■ Task
Copy exactly the stretch of data below from the line with "Entre lo utópico y lo" through the line with "diputadas y los", including both of those lines.

■ Saved data entries
--- --- ---

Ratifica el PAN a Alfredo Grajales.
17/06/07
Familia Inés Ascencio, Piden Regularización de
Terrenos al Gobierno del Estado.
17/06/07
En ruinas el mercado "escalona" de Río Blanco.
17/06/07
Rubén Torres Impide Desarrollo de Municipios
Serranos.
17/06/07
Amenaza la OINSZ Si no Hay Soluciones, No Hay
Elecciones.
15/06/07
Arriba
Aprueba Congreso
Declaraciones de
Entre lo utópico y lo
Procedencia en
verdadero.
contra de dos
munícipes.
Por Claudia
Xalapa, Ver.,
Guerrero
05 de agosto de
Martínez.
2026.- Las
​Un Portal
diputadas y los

--- --- ---

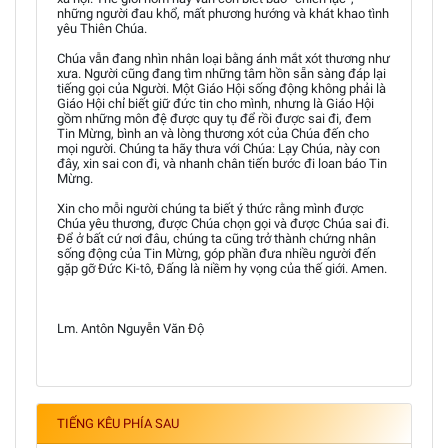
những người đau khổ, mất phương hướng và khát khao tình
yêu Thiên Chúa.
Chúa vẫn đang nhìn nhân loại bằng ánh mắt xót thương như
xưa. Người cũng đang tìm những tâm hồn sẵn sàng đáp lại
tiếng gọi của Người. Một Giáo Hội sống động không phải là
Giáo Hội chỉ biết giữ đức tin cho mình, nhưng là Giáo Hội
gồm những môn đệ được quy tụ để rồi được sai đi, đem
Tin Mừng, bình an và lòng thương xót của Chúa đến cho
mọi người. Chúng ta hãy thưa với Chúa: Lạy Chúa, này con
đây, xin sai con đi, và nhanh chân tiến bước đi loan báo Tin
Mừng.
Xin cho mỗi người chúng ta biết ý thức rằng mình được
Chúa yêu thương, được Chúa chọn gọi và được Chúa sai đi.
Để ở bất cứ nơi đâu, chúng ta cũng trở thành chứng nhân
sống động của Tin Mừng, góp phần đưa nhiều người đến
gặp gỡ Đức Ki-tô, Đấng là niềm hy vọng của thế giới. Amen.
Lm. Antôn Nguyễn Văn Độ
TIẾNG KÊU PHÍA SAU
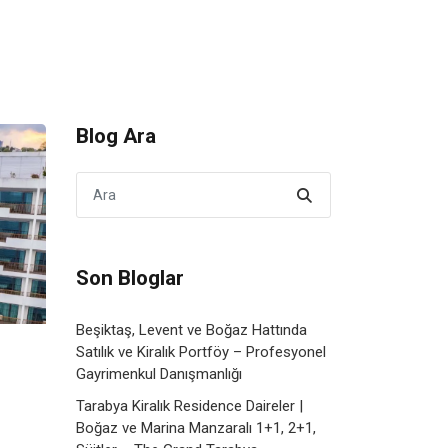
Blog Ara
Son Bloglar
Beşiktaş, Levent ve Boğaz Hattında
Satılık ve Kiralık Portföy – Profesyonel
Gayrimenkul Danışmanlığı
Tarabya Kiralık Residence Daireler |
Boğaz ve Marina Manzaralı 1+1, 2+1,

--- --- ---

■ Response area
Entre lo utópico y lo
Procedencia en
verdadero.
contra de dos
munícipes.
Por Claudia
Xalapa, Ver.,
Guerrero
05 de agosto de
Martínez.
2026.- Las
​Un Portal
diputadas y los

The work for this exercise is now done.